Siegle believes ethical fashionistas can exist, and I know from personal experience beginning to shop ethically has NOT meant giving up on style. I have not had to don sackcloth and ashes but rather have changed my mindset and my expectations from the fashion world and for myself. I buy far fewer things now, yes, but those things are far more beautiful. The more I learn about what goes into creating a garment, the more I treasure what I have as well. See my post on not shopping for a month for more on the subject.
*Some other books on this subject on my TBR list are Wear No Evil by Greta Eagan and Overdressed: The Shockingly High Cost of Cheap Fashion by Elizabeth L. Cline.
4. American Wasteland: How America Throws Away Nearly Half Its Food and What We Can Do About It by Jonathan Bloom
Another rec from my sister. I'm eager to read this one myself as this topic is a cultural fight in my own household. I'm French-American and the French half of me dominates when it comes to food as in: "Why throw food out just because it's past its expiration date?
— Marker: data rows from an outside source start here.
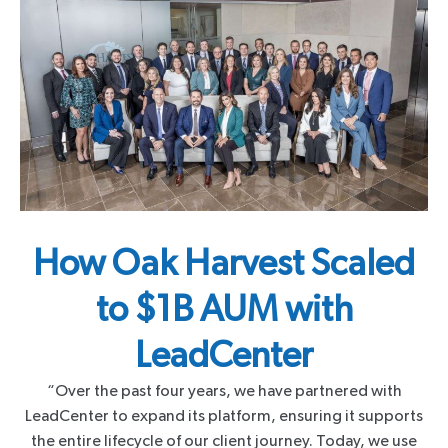
How Oak Harvest Scaled
to $1B AUM with
LeadCenter
“Over the past four years, we have partnered with
LeadCenter to expand its platform, ensuring it supports
the entire lifecycle of our client journey. Today, we use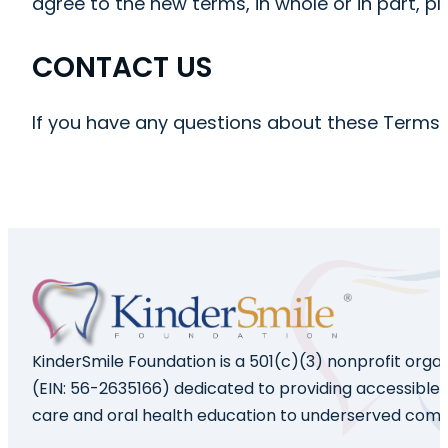
agree to the new terms, in whole or in part, p
CONTACT US
If you have any questions about these Terms
KinderSmile Foundation is a 501(c)(3) nonprofit orga
(EIN: 56-2635166) dedicated to providing accessible 
care and oral health education to underserved comm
Especially if it smells all right?"
My American husband will proceed to look at me like I'm nuts. "You eat rotten cheese if you want."
"Aargh! But it's not rotten!" I'll shout, frustrated that he's being so obtuse. However, nothing I said convinced him one iota, until I pointed out that France had become the first country in the world to ban supermarkets from throwing away or destroying perfectly good food.
Now, he at least doesn't throw my food out, although I still can't quite convince him to ignore expiration dates and smell the food himself. I can't wait to read more about this difference in mentalities and where it comes from.
5. Eaarth: Making a Life on a Tough New Planet by Bill McKibben
Okay, if you've read this far, you're probably pretty tough and you can take this one. Bill McKibben was one of the first to warn about global warming over twenty years ago. Now he claims, not only is global warming upon us but the Earth has been so fundamentally changed it might as well be referred to by a new name: Eaarth. "Our hope depends, McKibben argues, on scaling back — on building the kind of societies and economies that can hunker down, concentrate on essentials, and create the type of community (in the neighborhood, but also on the Internet) that will allow us to weather trouble on an unprecedented scale. Change — fundamental change — is our best hope on a planet suddenly and violently out of balance."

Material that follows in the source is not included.